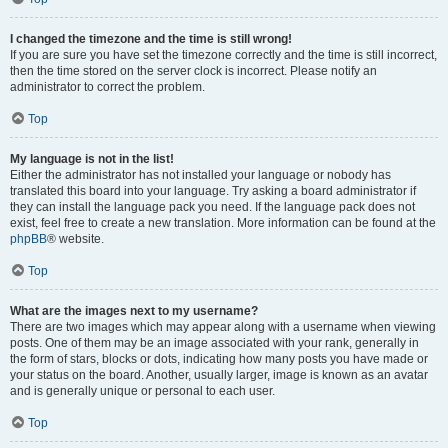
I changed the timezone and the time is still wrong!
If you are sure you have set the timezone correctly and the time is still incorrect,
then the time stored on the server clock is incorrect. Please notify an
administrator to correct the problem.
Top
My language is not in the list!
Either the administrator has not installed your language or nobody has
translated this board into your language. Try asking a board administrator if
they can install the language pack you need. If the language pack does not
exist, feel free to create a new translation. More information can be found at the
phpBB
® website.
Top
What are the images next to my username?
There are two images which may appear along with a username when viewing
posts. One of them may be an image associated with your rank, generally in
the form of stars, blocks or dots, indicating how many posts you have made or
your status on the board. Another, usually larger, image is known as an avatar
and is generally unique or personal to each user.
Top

==

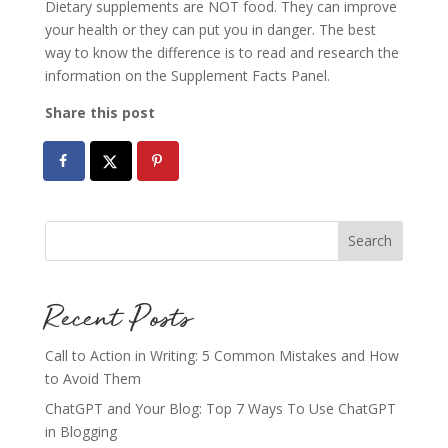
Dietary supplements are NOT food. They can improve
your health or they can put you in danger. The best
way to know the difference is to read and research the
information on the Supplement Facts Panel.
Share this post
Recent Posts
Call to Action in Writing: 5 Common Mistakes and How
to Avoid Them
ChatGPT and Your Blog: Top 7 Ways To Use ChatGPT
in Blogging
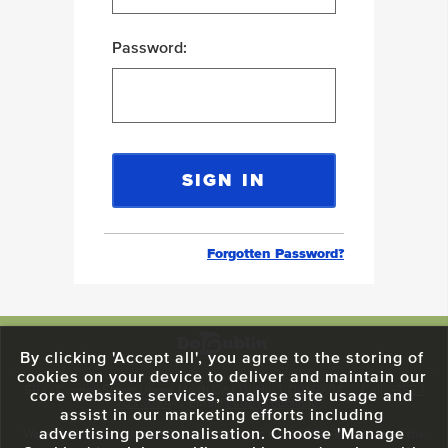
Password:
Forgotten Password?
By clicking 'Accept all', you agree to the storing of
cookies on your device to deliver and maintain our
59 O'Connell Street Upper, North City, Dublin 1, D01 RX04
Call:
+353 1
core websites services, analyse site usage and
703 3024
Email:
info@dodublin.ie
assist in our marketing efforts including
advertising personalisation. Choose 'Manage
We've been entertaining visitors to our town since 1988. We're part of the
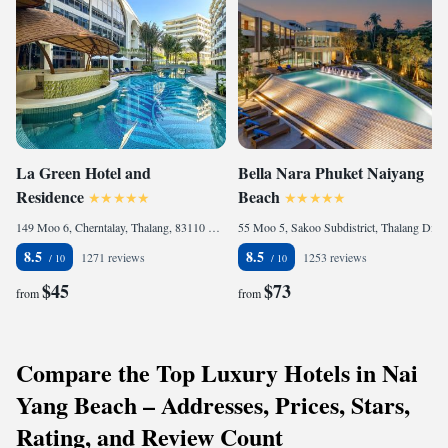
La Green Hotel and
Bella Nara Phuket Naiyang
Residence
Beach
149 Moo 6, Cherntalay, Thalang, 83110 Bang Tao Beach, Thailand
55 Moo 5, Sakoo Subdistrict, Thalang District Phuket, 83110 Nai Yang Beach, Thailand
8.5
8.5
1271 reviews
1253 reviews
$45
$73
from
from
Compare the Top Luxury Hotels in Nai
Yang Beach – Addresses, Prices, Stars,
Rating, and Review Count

Assigned task | Only the lines above starting with the one with "What are the images next to my username?" and going through the one with "your status on" are to be copied, word for word and with both ends kept.

Response to this exercise |
What are the images next to my username?
There are two images which may appear along with a username when viewing
posts. One of them may be an image associated with your rank, generally in
the form of stars, blocks or dots, indicating how many posts you have made or
your status on the board. Another, usually larger, image is known as an avatar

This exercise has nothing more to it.